Thailand is ready for the aftermath of the Ukraine war

Thailand may miss the government’s forecast of 3.5-4.5% economic growth in 2022, pushed by oil-driven inflation due to the war in Ukraine, with record increases in general spending prices.

A recent study by the University of the Thai Chamber of Commerce (UTCC) reported that the conflict between Russia and Ukraine could cost the Thai economy about 244 billion baht and hinder GDP growth for 2022.

Large oil importers such as India and Thailand will be the hardest hit by the ongoing Russia-Ukraine war among Asia-Pacific countries, the S&P Global Ratings recently reported.

“The biggest risks of the Ukraine conflict are market volatility and high commodity prices; Emerging economies, including large energy imports, are most at risk, ”he said.

“India and Thailand will be the biggest oil importers and the biggest losers among the larger Asia-Pacific countries,” S&P added.

Food prices are rising

According to the IMF, Russia and Ukraine are major producers, and disruptions have pushed up global prices, especially for oil and natural gas.

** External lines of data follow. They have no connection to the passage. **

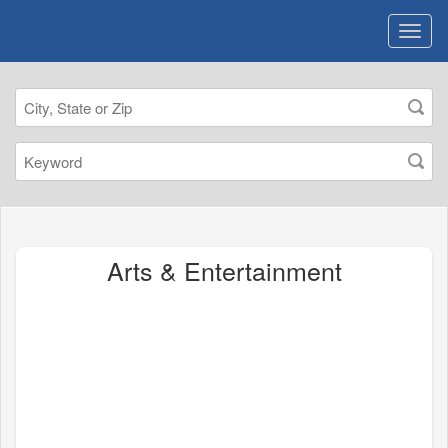
Arts & Entertainment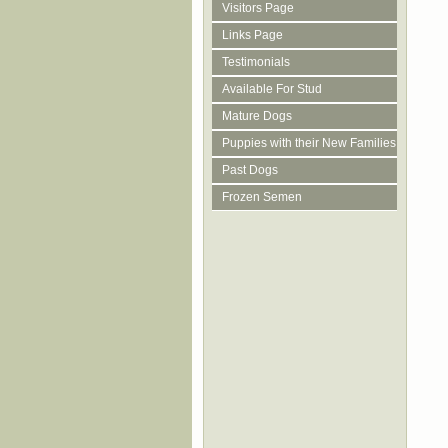
Visitors Page
Links Page
Testimonials
Available For Stud
Mature Dogs
Puppies with their New Families
Past Dogs
Frozen Semen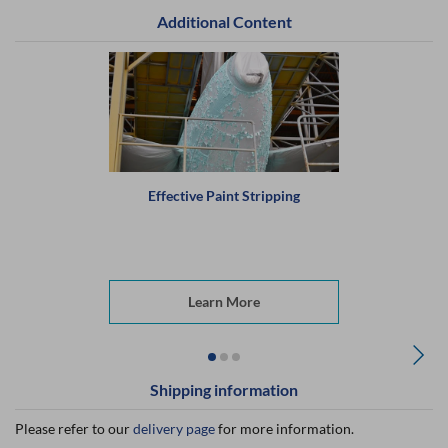
Additional Content
Effective Paint Stripping
Learn More
Shipping information
Please refer to our
delivery page
for more information.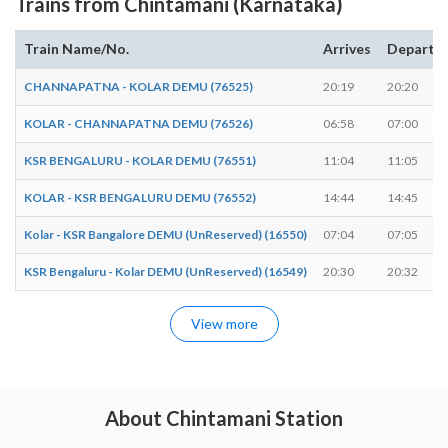
Trains from Chintamani (Karnataka)
Train Name/No.
Arrives
Departs
CHANNAPATNA - KOLAR DEMU (76525)
20:19
20:20
KOLAR - CHANNAPATNA DEMU (76526)
06:58
07:00
KSR BENGALURU - KOLAR DEMU (76551)
11:04
11:05
KOLAR - KSR BENGALURU DEMU (76552)
14:44
14:45
Kolar - KSR Bangalore DEMU (UnReserved) (16550)
07:04
07:05
KSR Bengaluru - Kolar DEMU (UnReserved) (16549)
20:30
20:32
View more
About Chintamani Station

Food costs rise with wheat: About 30 percent of world wheat exports and 18 percent of corn are responsible for these two countries, most of which are shipped through the Black Sea port, which is now closed.

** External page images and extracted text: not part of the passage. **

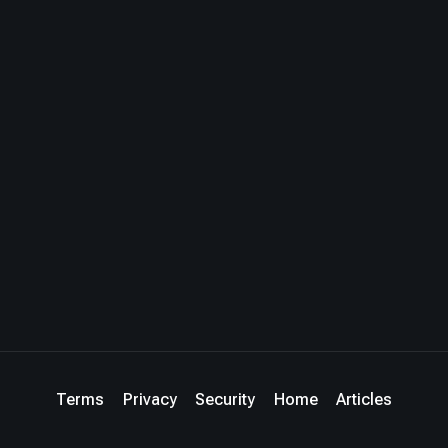
Terms
Privacy
Security
Home
Articles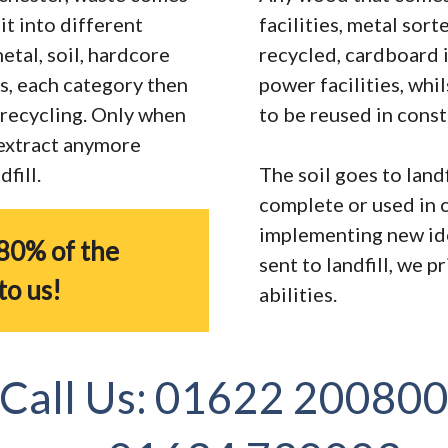
it into different
facilities, metal sor
tal, soil, hardcore
recycled, cardboard 
s, each category then
power facilities, whi
r recycling. Only when
to be reused in const
 extract anymore
fill.
The soil goes to landf
complete or used in 
implementing new ide
80% of the
sent to landfill, we 
to us!
abilities.
Call Us:
01622 20080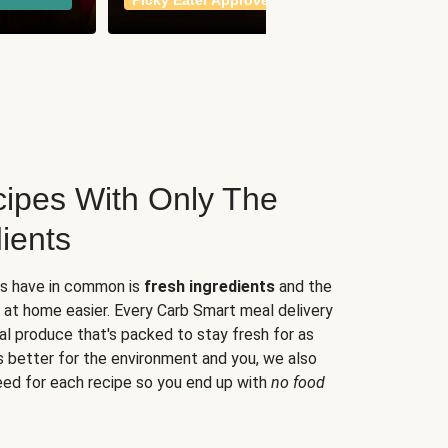
Picky Eater Approved
meals
ipes With Only The
ients
es have in common is
fresh ingredients
and the
 at home easier. Every Carb Smart meal delivery
al produce that's packed to stay fresh for as
s better for the environment and you, we also
eed for each recipe so you end up with
no food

However, the difference in food should also be taken into consideration. Wheat makes up about a quarter of the food in Europe, whereas in Southeast Asia, wheat for rice is only 7 percent to 42 percent, for which price increases have so far been relatively modest.

Asian food price pressures should be reduced through greater reliance on rice rather than local production and wheat. Expensive food and fuel imports will drive up consumer prices, although subsidies and price hikes for fuel, food and fertilizers may reduce the immediate impact কিন্তু but with revenue expenditures.

How the Ukraine war is raging around the world – Thai News (Thailand-business-news.com)

Sanctions will hit outside Russia as well

Overall, Russia and Ukraine are relatively small economic players in Southeast Asia, with Russia accounting for only 0.64 percent of global trade with the region and Ukraine only 0.11 percent, according to ASEANstats.

However, impending sanctions against Russia will hurt not only Russia, but also the United States, the West and emerging markets, especially if they rely heavily on exports of goods and services like Thailand.

The war in Ukraine will trigger a huge negative supply shock 8 / … This push will reduce growth and increase inflation at a time when inflation expectations are already becoming unrealistic.

Russia’s War and the Global Economy by Nuriel Rubini – Project Syndicate (project-syndicate.org)

Restoring tourism takes a hit

Tourism will also suffer because of the war and sanctions: If the Russians cannot visit because of the war, it could cost about 0.2 percent of Thailand’s GDP, said Pisit Puapan, executive director of macroeconomic policy at the Fiscal Policy Office.

About 1.5 million Russian tourists visited Thailand in 2019 before the epidemic, making it the third largest source of tourism revenue for their country.

When the country began lifting its Covid-19 travel ban in November, the Russians were the largest group of tourists visiting Thailand. Following Russia’s invasion of Ukraine in February, several Russian airlines canceled flights and global payment companies suspended services, imposing a number of international sanctions on businesses and banks.

From November 1St.When Thailand reopened its doors to tourists with the “Thailand Pass” under the “Test and Go” and “Sandbox” programs, more than 63,000 Russians arrived in the country, generating about 4.1 billion baht in revenue.